At 2:00PM, RN #8 at Station #2, while accessing the AVF (Ateriovenous Fistula) for the initiation of hemodialysis, did not wear eye protection. After applying antiseptic to the skin over the cannulation site she palpated the site again and without repeating skin antisepsis she cannulated the site.
During an interview with RN #8 at 2:08PM she stated she forgot her glasses were on her head and she was not aware she palpated the site again after she applied the antiseptic.
On 1/7/14 at 1:40PM PCT #1 used the PH/Conductivity Meter at Station #2 and disposed of the meter fluid in the utility sink in the Soiled Utility Room (Room 212).
At 1:43PM and 12:04PM RN #8 was observed performing hand hygiene at the same sink.
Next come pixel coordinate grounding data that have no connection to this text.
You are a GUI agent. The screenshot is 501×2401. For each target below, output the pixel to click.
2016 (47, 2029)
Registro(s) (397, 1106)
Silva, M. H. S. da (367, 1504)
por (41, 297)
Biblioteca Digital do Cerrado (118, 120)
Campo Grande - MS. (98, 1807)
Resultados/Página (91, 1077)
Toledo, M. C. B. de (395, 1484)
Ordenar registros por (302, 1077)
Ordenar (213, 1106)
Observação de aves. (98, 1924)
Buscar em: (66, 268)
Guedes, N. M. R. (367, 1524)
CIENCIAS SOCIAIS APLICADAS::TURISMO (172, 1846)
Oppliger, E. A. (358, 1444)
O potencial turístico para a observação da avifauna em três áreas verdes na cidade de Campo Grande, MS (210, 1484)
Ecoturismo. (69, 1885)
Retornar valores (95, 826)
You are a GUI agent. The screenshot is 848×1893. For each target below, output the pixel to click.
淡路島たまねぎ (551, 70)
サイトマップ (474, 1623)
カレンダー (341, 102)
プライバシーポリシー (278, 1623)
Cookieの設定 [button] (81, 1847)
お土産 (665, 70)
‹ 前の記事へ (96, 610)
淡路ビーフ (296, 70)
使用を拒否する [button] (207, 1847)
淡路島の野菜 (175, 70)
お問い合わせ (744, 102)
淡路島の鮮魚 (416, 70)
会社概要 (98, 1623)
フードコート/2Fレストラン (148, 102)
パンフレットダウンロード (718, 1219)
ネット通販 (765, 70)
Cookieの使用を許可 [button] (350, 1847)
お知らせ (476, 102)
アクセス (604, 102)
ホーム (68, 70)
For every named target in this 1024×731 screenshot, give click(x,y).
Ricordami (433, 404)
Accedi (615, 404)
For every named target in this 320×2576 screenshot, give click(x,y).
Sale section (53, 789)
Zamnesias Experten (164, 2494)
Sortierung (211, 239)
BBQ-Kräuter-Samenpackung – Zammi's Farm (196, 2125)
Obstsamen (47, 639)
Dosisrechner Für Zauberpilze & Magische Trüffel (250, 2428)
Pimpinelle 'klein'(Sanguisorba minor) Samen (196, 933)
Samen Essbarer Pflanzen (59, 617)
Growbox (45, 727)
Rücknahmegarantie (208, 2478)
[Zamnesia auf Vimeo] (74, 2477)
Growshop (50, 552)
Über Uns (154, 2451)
On 01/10/14 at 8:25AM, the Soiled Utility Room in the 2 South Acute Dialysis Unit (Room 212) was noted to lack a room identification sign.
On 01/10/14 at 8:26AM the Department of Health Principal Sanitarian notified the Director of Engineering of this finding.
2) On 01/10/14 at 8:26AM, a "red bag" infectious medical waste receptacle was improperly stored directly in front of and hampering access to a hand wash sink in the in the 2 South Acute Dialysis Unit (Room 212) Treatment Room.
During concurrent interview with the facility's Director of Engineering, he stated that the waste container should not be stored in front of the sink.